March 10, 2011
We could be forgiven if often we feel like Alice after falling down the rabbit-hole. We’re surrounded by a world in which we just don’t seem to fit – too big, too small, too fat, too old. In this confusion we’re easy prey for all manner of “quickety-quacks” with their remedies and fixes and enticing labels saying “Drink me” or “Eat me”.
So opens this wonderful opinion-piece article in The Daily Maverick, where Jacques Rousseau takes aim at trendy nutritionist, Patrick Holford, who is currently in South Africa, presenting a series of seminars relating to the “Feel Good Factor”.
Jacques Rousseau writes:
When a seller has a track record of making claims that are (to the best of our knowledge) false, surely we should try to wean ourselves off those goods and those sellers? This question is currently foregrounded in the area of health (think organic food, size zero models, the so-called obesity epidemic and so forth), and embodied in the presence of Patrick Holford (or, to borrow a line from Ben Goldacre, and give Holford his full medical title, “Patrick Holford”).
In case you haven’t heard the promotional advertisements on CapeTalk567 and Radio702, “the Feel Good Factor seminar will help you transform the way you think and feel right now and give you an action plan to prevent memory decline later in life and stay free from depression”. What the seminars apparently will not do is teach you to use punctuation, but perhaps your newly transformed self won’t be too concerned about that.
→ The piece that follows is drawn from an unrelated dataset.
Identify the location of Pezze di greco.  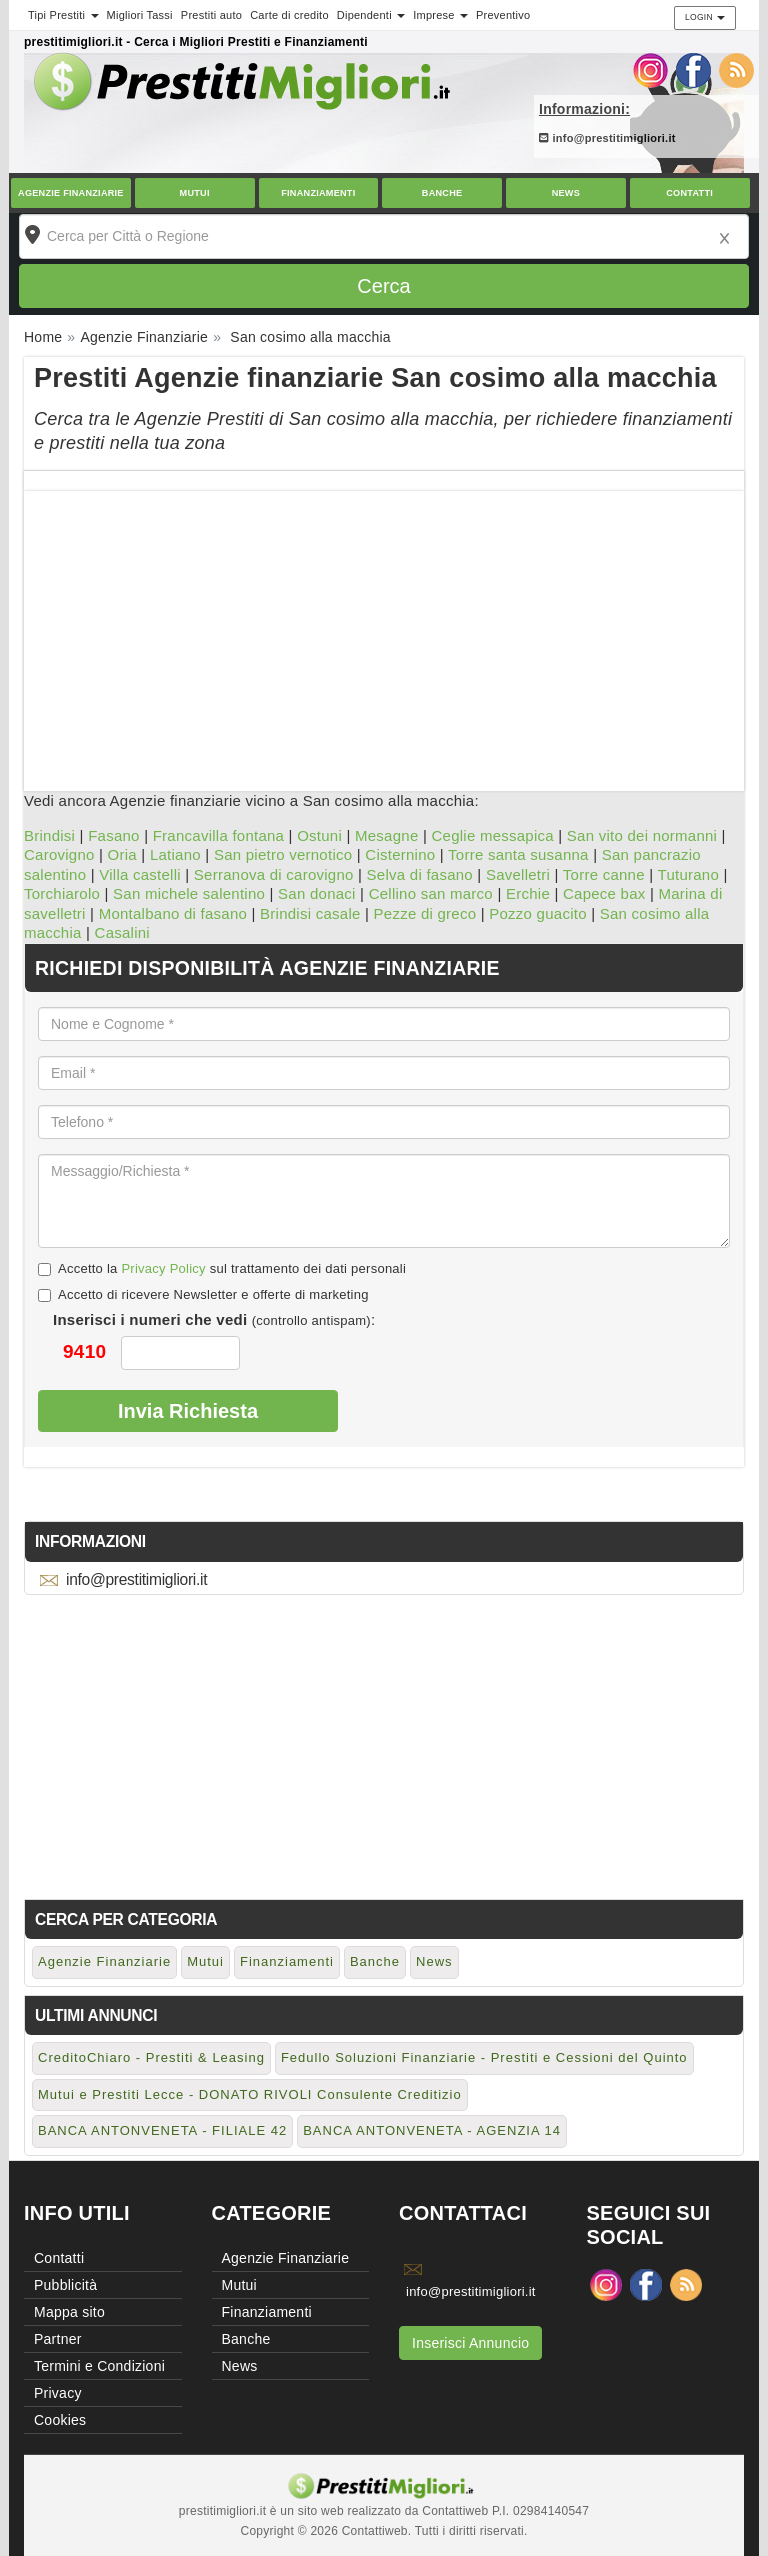 (425, 913).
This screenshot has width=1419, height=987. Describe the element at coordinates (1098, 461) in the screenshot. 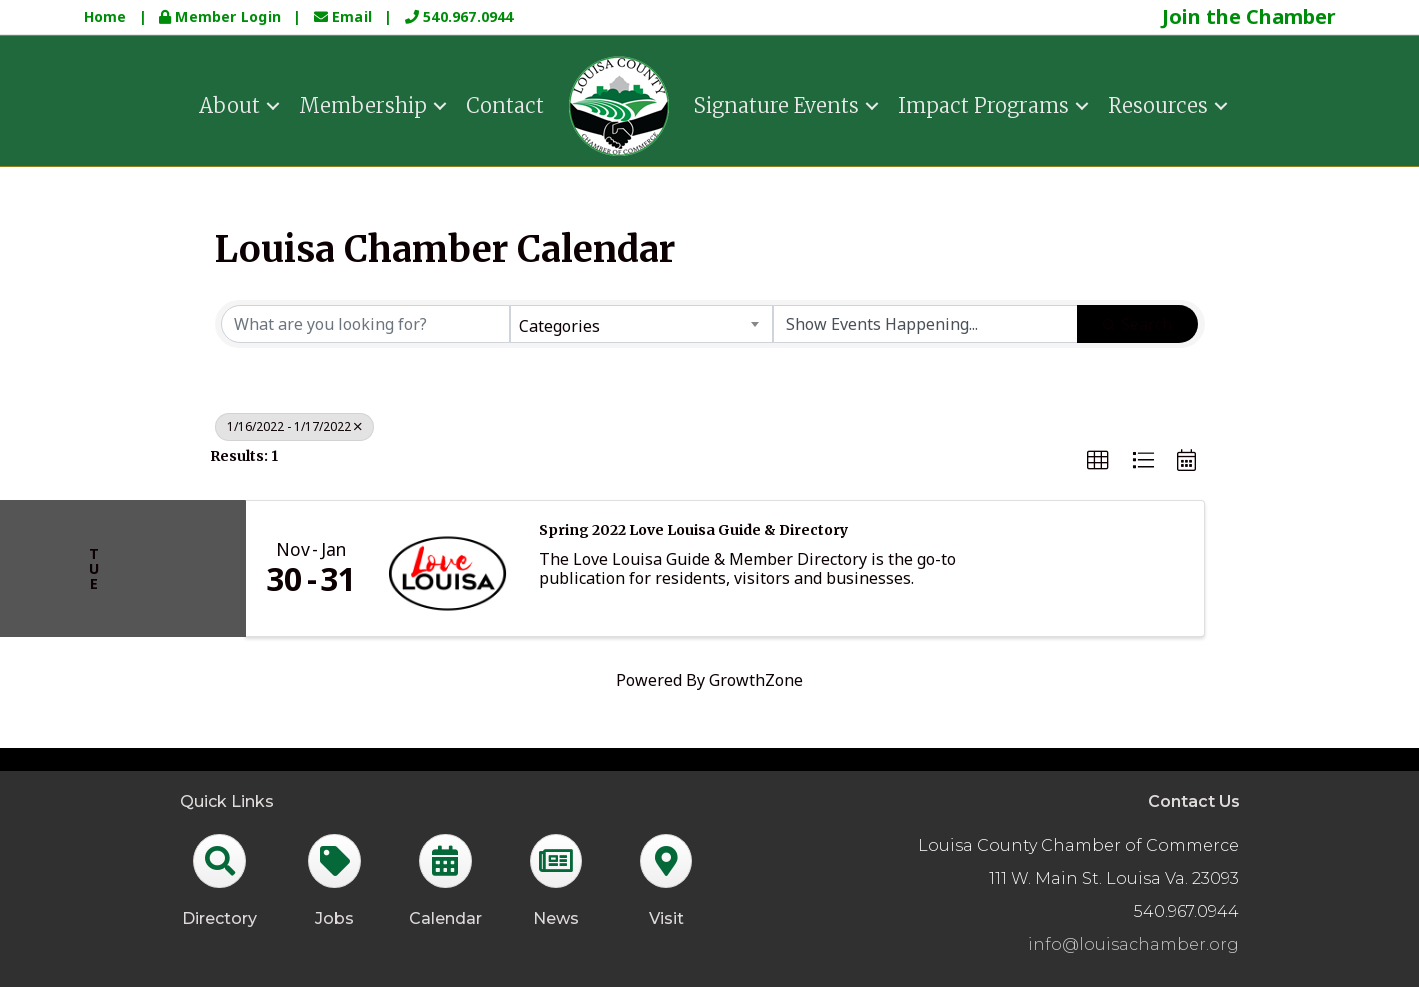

Of course, transformation doesn’t come cheap and, in this case, it serves as a vehicle for selling plenty of books and plenty of vitamin supplements, thanks to Holford’s South African partner, Dis-Chem. Why should we care, though, if people are made to feel better as a result of these interventions? Because, in this case, we do have evidence that Holford is a huckster and a potentially dangerous one at that.
We can perhaps forgive him for continuing to endorse nutritional supplements generally, despite the exhaustive findings of the Cochrane review from 2008 which, in a meta-analysis of 232 000 people, found that anti-oxidant vitamin pills “do us no good and may be harmful”. We could nitpick about the significance of meta-analysis, or anti-oxidant supplements generally versus other supplements, and so forth. Or, perhaps more sensibly, we could concede that supplements do no good for most people, but that they could still be useful for certain people suffering from certain conditions.
Holford does do this, by the way, in that he has formulated and endorses a range of supplements for four quite specific conditions, namely “children”, “mood”, “weight” and “body”. So if you have one or more of those, he has a pill targeted just for you. For the rest of us, who might feel we haven’t yet achieved “optimum health and vitality”, he offers a concoction labelled “essentials”. No child (or adult, in this case) is left behind.
More worrying, perhaps, is a statement like “AZT is potentially harmful and proving less effective than vitamin C”, which is derived from the research of Rixit Jariwalla, a researcher who was at the time employed by the Dr Rath Research Institute. Rath is well known to South Africans – perhaps particularly those South Africans who had relatives die as a result of shunning (or not being granted easy access to) ARVs in favour of sweet potatoes and garlic.
We could also be concerned by the fact that Holford has no relevant qualifications. He completed a B.Sc. in Psychology, and later failed to complete an MPhil at Surrey University. While it’s true that he’s a nutritionist, so is Gillian McKeith – the title of “nutritionist” is not a protected one in the UK, and anyone is free to grant themselves this honorific. While no less an authority than the Daily Mail tells us that “Patrick Holford is one of the world's leading authorities on new approach to health and nutrition”, there seems little reason to consider him an expert in this field.
There is more to tell, such as the fact that his honorary diploma in nutrition was awarded by the Institute for Optimum Nutrition during Holford’s tenure as director of that institute. Or his endorsement of a different magic bracelet to PowerBalance, namely the QLink pendant, which somehow corrects your “energy frequencies”, despite the fact that no frequencies can be detected emitting from the pendant, which contains electrical components that are not connected.
You can read about his connections to Scientology elsewhere, or (on the same site) learn about the inaccurate details presented on his CV. On two occasions (that I am aware of), the Advertising Standards Authority has upheld complaints regarding his alleged expertise and the efficacy of the supplements he endorses. While he might be a well-meaning fellow, if he looks like a duck and acts like a duck, he might well be a quack.
And if he is a quack, or even if it’s likely that he is a quack, it is regrettable that a nationwide pharmacy chain is endorsing his Feel Good Factor roadshow. As for the advertising revenue Primedia gets for promoting this roadshow, one can only hope they’re spending it on Aids-related charities, rather than on vitamin C supplements.